● **Work instruction**:
Every line of the records that holds the word "image" should be copied.

● **Data provided**:
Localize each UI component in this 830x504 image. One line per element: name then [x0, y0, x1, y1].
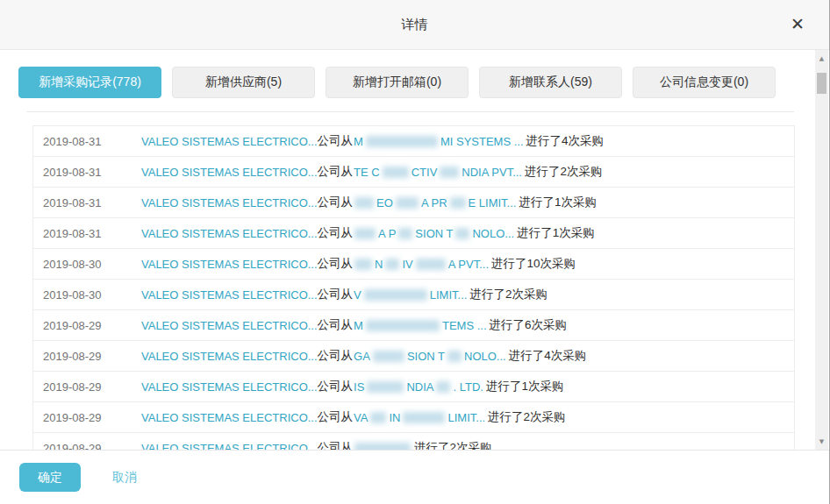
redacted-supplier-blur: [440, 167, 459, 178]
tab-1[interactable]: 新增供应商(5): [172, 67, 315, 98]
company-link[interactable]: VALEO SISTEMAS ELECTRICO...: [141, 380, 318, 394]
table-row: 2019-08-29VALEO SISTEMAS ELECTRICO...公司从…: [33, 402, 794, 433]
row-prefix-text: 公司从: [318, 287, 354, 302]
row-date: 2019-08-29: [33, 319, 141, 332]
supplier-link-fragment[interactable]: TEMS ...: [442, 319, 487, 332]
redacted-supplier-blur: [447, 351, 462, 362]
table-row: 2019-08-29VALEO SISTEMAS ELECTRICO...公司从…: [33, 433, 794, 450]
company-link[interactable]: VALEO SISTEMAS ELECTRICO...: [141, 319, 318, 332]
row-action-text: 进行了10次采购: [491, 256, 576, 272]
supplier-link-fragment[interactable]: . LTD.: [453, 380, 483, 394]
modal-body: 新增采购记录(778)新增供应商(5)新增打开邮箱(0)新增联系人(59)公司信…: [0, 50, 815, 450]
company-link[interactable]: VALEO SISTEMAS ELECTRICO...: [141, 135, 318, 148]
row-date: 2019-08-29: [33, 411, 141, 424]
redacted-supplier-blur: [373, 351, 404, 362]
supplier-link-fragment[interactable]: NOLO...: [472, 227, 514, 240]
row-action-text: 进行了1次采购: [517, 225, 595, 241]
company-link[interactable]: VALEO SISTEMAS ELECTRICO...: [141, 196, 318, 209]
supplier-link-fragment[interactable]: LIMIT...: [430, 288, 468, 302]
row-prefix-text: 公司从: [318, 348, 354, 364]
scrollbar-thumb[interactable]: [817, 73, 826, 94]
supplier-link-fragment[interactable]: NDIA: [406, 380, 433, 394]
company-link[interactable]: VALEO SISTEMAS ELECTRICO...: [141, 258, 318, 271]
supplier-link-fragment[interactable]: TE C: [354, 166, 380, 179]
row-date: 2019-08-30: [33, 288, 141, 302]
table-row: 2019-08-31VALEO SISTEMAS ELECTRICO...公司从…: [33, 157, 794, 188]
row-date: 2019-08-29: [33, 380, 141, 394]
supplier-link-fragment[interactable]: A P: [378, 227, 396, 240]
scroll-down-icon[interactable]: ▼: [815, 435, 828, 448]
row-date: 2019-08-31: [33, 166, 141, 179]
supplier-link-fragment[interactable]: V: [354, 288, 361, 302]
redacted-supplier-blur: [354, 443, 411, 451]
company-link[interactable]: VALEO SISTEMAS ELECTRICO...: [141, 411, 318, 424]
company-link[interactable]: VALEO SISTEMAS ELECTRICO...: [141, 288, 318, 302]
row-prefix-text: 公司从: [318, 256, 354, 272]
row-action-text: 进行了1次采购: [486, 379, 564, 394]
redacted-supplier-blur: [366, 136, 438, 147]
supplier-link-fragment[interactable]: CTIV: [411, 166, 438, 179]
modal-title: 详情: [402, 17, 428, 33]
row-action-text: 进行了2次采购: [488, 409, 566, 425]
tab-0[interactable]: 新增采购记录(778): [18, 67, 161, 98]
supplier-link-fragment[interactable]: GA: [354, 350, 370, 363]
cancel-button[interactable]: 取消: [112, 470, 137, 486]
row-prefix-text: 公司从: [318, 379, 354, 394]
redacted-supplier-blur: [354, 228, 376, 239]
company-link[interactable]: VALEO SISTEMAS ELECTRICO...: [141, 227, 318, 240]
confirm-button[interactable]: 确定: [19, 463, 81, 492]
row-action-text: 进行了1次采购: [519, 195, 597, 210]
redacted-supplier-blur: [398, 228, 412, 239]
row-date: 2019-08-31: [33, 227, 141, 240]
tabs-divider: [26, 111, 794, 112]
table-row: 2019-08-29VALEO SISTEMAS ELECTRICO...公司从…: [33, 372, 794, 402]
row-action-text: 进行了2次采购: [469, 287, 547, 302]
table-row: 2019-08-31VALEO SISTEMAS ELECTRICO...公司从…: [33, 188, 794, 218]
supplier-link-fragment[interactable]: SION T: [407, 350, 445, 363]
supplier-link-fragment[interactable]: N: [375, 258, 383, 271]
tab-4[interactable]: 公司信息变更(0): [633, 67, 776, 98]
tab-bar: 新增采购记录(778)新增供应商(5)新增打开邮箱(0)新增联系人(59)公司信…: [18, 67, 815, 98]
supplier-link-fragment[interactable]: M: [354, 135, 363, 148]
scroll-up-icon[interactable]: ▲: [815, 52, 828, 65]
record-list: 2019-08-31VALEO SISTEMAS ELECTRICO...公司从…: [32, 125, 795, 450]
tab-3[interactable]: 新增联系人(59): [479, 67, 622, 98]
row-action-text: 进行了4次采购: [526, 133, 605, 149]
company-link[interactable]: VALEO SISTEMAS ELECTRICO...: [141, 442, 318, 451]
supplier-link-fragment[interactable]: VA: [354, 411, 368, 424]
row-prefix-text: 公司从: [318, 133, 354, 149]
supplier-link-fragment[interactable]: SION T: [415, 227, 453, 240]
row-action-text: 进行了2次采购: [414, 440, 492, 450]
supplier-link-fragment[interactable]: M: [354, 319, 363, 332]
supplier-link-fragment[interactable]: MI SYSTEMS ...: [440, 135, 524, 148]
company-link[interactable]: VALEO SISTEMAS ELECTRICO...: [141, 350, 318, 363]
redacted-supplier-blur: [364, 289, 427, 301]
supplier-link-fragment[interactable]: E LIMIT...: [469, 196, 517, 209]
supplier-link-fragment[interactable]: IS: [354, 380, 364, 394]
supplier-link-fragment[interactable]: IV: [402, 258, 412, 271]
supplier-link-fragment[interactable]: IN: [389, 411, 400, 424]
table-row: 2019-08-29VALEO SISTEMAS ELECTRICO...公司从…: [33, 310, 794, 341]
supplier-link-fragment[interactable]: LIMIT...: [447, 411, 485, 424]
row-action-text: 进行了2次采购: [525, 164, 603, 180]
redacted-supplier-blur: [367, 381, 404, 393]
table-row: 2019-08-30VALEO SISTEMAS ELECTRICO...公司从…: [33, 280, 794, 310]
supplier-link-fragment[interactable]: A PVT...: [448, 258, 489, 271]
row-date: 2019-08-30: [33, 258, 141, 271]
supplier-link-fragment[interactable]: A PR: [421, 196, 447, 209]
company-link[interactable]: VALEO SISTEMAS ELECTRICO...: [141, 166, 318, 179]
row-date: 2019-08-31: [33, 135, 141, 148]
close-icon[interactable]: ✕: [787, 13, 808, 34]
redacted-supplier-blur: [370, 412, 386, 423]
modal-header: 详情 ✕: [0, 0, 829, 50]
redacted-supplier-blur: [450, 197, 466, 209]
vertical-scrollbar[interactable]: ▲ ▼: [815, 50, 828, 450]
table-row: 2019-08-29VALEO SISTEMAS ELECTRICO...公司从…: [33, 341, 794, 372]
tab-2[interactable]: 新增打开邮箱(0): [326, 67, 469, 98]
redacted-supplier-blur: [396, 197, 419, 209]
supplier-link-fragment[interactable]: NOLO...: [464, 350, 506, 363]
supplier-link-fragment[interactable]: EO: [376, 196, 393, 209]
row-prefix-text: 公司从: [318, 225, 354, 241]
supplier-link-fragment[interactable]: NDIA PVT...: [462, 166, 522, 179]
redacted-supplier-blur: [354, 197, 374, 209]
---
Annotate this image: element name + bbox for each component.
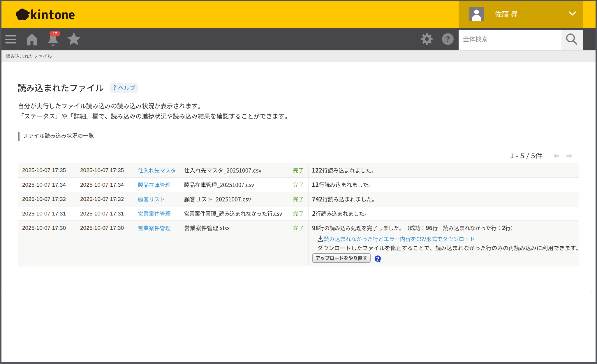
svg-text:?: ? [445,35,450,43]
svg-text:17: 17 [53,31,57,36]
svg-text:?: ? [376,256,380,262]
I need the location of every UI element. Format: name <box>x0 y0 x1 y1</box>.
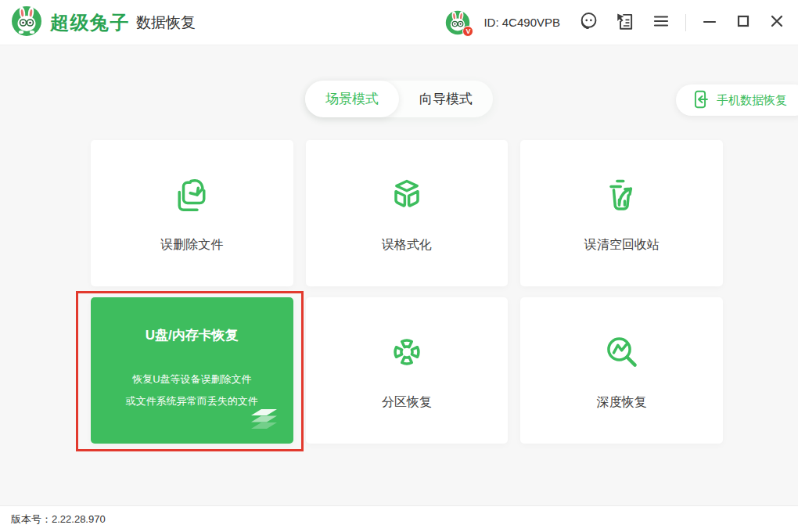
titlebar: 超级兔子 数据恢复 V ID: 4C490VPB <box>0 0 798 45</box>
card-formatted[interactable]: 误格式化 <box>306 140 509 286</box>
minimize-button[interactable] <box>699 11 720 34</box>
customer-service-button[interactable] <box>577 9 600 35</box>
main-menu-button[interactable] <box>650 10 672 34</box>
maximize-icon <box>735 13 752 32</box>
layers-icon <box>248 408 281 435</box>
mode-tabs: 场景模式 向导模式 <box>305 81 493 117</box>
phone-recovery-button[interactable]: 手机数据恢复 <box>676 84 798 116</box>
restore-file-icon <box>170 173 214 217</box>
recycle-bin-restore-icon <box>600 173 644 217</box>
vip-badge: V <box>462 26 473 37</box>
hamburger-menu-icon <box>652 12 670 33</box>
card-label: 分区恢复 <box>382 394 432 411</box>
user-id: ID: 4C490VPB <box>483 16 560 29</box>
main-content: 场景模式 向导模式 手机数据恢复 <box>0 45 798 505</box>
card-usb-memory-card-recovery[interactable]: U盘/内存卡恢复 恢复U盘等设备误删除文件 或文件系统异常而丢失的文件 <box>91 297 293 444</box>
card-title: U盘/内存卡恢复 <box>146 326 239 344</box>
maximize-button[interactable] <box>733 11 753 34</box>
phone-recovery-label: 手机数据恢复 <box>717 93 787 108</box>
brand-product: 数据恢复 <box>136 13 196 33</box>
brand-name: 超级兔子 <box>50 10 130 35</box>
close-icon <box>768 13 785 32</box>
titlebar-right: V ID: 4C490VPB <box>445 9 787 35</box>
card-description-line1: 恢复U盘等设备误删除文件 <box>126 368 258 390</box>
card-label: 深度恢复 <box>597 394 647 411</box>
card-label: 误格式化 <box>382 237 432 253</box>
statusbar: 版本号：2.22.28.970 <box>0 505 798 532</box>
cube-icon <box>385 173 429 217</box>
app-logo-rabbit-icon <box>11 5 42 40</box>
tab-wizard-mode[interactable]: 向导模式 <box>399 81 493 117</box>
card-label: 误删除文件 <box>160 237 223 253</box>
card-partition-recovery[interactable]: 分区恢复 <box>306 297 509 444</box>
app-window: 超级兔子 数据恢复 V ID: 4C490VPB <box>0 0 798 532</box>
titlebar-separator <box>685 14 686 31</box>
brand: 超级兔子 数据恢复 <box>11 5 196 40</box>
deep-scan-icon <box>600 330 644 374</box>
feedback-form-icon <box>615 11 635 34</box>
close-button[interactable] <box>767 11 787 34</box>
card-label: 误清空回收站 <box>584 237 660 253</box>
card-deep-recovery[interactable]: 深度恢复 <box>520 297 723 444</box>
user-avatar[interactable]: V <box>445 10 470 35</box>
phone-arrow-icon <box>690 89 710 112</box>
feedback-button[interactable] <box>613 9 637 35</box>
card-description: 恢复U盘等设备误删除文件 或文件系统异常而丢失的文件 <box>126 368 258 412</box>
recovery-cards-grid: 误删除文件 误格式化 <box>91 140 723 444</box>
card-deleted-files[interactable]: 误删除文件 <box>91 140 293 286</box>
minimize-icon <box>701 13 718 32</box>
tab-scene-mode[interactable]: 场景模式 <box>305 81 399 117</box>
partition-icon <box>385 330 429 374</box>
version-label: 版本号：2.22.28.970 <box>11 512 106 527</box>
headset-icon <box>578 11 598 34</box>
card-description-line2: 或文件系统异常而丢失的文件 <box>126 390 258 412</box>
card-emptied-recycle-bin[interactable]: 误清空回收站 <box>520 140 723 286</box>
...
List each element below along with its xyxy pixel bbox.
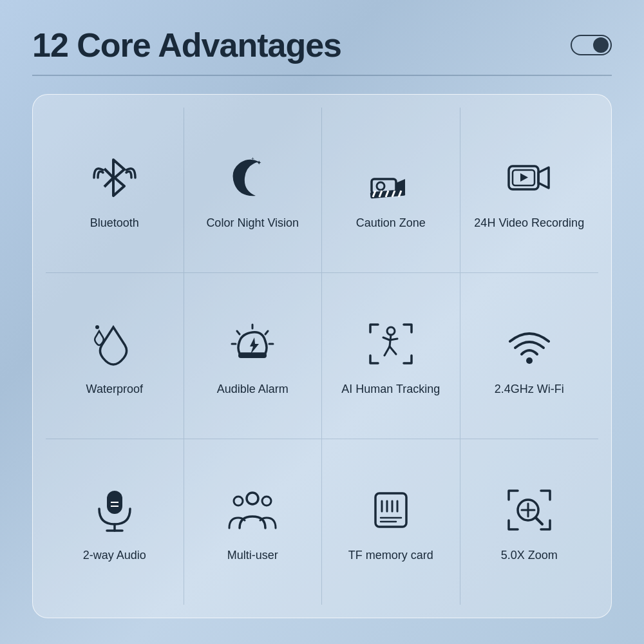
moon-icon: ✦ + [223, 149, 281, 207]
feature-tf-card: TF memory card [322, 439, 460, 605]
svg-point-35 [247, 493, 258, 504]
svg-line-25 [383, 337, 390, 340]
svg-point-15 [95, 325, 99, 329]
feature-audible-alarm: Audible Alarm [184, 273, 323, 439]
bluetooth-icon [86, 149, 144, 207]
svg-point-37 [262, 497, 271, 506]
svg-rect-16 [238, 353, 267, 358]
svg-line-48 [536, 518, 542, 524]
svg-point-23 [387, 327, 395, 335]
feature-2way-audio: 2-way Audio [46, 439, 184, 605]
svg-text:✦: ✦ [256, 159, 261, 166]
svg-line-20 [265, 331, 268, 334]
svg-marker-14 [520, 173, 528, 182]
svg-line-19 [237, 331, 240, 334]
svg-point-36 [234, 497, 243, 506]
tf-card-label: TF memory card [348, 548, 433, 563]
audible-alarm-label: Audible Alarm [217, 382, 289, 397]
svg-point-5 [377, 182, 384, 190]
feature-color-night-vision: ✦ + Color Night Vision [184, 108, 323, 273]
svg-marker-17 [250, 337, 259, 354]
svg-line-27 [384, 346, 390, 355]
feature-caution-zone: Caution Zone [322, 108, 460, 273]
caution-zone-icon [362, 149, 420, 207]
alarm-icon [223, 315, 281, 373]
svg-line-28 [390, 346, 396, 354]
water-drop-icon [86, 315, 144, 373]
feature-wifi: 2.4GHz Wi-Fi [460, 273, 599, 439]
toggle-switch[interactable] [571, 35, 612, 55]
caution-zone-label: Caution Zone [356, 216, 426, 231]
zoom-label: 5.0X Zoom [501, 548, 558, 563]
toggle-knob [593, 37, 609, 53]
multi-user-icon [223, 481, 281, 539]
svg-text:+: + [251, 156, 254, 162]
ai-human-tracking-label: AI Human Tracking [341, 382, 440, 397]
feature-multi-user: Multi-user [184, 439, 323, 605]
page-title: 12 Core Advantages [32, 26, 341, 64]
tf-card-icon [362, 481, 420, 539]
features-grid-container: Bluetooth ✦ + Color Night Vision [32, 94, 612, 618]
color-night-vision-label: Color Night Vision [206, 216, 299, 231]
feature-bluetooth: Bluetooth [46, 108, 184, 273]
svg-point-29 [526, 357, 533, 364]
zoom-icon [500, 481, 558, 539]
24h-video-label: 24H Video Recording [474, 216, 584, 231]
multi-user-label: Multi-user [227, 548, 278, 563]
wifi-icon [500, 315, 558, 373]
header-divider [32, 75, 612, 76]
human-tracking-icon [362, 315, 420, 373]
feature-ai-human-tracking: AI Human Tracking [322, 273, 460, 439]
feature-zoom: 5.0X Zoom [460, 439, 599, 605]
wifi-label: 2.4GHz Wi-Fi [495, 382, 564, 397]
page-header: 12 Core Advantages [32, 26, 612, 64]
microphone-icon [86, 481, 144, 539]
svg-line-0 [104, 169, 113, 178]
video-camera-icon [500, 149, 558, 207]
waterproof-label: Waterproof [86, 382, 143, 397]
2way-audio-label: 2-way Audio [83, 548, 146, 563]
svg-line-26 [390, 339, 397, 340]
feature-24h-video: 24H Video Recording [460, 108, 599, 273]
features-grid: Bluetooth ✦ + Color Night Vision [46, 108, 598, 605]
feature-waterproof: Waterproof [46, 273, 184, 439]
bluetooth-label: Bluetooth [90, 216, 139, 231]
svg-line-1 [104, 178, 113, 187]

● **Answer for the task**:
Localize each UI component in this 830x504 image. One line per element: name then [x0, y0, x1, y1].
Annotate this image: element name + bbox for each component.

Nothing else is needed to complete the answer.